Anyway, thank your for your kind explanation.
Martin ^_^

"Pawel Potasinski" <> wrote in message
news:e7ozG$.gbl...
> If you look into BOL ("Precision, Scale, and Length (Transact-SQL)"
> chapter) then you will find some table containing precision and scale of
> decimal data after arithmetic operations.
>
> And if you multiply two decimals: on of precision p1 and scale s1 and the
> second of precision p2 and scale s2 you gain precision (p3) and scale (s3)
> as shown below.
>
> p3 = p1 + p2 + 1 -> p3 = 28 + 28 + 1 = 57 ???
> s3 = s1 + s2 -> s3 = 10 + 10 = 20
>
> As you may know the maximum precision of decimal is 38. If the calculated
> precision of the result reaches 37 or more then the scale is reduced to
> avoid theoretical truncation of meaningful data. However, the minimum
> scale reached with this process is 6. And that's your situation.
>
> Try a little test:
>
> declare @amount1 decimal(28,10)
> declare @amount2 decimal(28,10)
> set @amount1 = 0.0275
> set @amount2 = 0.0105
> SELECT @amount1, @amount2
> SELECT
> SQL_VARIANT_PROPERTY(CAST(@amount1 * @amount2 AS
> SQL_VARIANT),'precision'), -- will be 38
> SQL_VARIANT_PROPERTY(CAST(@amount1 * @amount2 AS
> SQL_VARIANT),'scale') -- will be 6 (!)
>
> And another one:
>
> declare @amount1 decimal(28,10)
> declare @amount2 decimal(18,10) -- changed precision to 18, so the
> calculated precision of the result is 46
> set @amount1 = 0.0275
> set @amount2 = 0.0105
> SELECT @amount1, @amount2
> SELECT
> SQL_VARIANT_PROPERTY(CAST(@amount1 * @amount2 AS
> SQL_VARIANT),'precision'), -- will be 38 (as this is the maximum precision
> available)
> SQL_VARIANT_PROPERTY(CAST(@amount1 * @amount2 AS
> SQL_VARIANT),'scale') -- will be 11 (because 11 = s1 + s2 - [p1 + p2 - 37]
> = 10 + 10 - [28+18-37])
>
> IMHO, this is not the worst part of numeric operations. Understanding of
> precision and scale after division is the real challenge :-)
>
> --
> Regards
> Pawel Potasinski
> [
>
>
> U¿ytkownik "Atenza" <> napisa?w wiadomo¶ci
> news:.gbl...
>> declare @amount1 decimal(28,10)
>> declare @amount2 decimal(28,10)
>> set @amount1 = 0.0275
>> set @amount2 = 0.0105
>> select @amount1 * @amount2
>>
>> i expect the result = 0.00028875, however, it only return 0.000289 why??
>> the declartion of the decimal data type specify the decimal place up to
>> 10, how come after mulitple, only 6 decimal places return? please help
>> me!
>>
>> Thanks in advance!
>> Martin
>>
>
>

Pawel Potasinski

> SQL_VARIANT_PROPERTY(CAST(@amount1 * @amount2 AS SQL_VARIANT),'scale')
> -- will be 11 (because 11 = s1 + s2 - [p1 + p2 - 37] = 10 + 10 -
> [28+18-37])
>
> How do you know the scale is s1 + s2 - [p1 + p2 - 37]?

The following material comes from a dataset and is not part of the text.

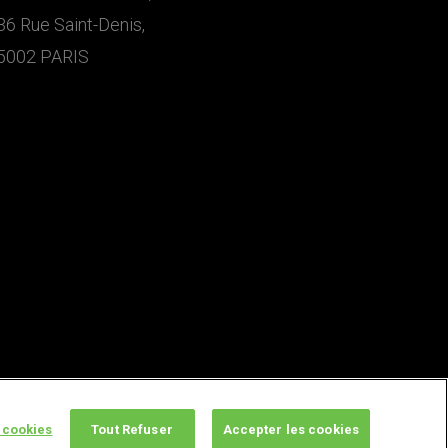
36 Rue Saint-Denis,
5002 PARIS
 cookies
Tout Refuser
Accepter les cookies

By doing a very simple research :-) Just track how result scale is changing
when you increase the precision of input numbers.

> From the BOL ("Precision, Scale, and Length (Transact-SQL)" chapter), only
> s1 + s2 will be the result scale after e1 * e2
> Except the result precision and scale have an absolute maximum of 38. When
> a result precision is greater than 38, the corresponding scale is reduced
> to prevent the integral part of a result from being truncated.

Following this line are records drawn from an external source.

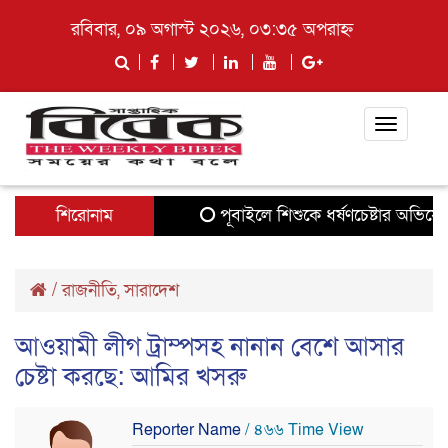
রবিবার, ০৯ অগাস্ট ২০২৬, ০৩:৩৫ অপরাহ্ন
Toggle
navigati
শিরোনাম
পূবাইলে শিশুকে ধর্ষণচেষ্টার অভিযোগে যুব
/
রাজনীতি
,
সারাদেশ
আওয়ামী লীগ ট্রাম্পসহ নানান বেশে আসার
চেষ্টা করছে: আমির খসরু
Reporter Name
/ ৪৬৬ Time View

BOL does not always explain everything. And sometimes it contains
mistakes... I always perform some tests when I'm not sure if BOL says the
truth ;-)

>
> this is not the worst part of numeric operations <-- It seems that you
> have encountered worst numeric operation that this, i am quite
> interesting, would you mind to share?

What I mean is the result precision and scale of the division. When you
multiply two decimals precision and scale is fairly easy to calculate (the
problem appears when the maximum precision is reached). But when you divide
the expressions for precision and scale calculation are pretty complex. So
it is a little harder to make the research. Especially only by using T-SQL
;-)

Finally, IMHO, decimal data type is quite good for calculations that do not
need scale greater than 6 (or even smaller...).

Regards,
Pawel